> _Input data_
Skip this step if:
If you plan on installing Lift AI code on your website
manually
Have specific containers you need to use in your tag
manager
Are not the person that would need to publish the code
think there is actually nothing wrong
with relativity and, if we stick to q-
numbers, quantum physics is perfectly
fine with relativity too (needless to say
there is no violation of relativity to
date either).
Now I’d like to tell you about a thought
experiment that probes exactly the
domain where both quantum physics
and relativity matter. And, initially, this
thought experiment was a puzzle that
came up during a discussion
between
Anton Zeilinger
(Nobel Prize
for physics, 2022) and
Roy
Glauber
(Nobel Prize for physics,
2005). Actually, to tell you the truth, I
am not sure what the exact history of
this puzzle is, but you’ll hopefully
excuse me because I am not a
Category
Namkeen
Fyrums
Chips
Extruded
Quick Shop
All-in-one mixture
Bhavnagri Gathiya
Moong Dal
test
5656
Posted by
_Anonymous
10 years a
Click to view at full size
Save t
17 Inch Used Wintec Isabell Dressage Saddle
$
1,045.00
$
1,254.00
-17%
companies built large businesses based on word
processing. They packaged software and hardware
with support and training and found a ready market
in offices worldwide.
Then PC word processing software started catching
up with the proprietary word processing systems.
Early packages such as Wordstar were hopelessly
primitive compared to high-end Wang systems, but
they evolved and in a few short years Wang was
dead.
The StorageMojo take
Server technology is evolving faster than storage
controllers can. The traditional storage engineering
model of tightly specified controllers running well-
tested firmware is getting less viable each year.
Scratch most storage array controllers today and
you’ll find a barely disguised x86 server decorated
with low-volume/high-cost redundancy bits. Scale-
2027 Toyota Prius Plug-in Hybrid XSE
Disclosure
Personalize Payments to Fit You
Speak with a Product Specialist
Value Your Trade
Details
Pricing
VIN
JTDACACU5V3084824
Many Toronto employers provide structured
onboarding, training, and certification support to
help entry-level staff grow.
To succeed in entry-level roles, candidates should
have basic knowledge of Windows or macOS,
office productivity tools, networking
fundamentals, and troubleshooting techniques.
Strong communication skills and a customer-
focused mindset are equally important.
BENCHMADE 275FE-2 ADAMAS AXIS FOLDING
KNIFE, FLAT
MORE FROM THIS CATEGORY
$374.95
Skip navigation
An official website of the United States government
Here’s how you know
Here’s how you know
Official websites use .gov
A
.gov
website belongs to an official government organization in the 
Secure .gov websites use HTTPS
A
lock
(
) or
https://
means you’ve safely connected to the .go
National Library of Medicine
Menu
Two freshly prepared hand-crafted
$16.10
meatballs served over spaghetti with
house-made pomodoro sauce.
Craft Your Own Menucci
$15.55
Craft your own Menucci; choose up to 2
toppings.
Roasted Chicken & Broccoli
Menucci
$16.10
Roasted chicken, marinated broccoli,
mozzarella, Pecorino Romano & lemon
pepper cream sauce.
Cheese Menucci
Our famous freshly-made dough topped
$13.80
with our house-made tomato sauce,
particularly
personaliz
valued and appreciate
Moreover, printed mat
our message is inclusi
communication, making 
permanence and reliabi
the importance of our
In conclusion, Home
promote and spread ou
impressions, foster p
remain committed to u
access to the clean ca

> _What the exercise asks_
Show a copy of each line from the data that includes the word "support".

> _Task answer_
with support and training and found a ready market
onboarding, training, and certification support to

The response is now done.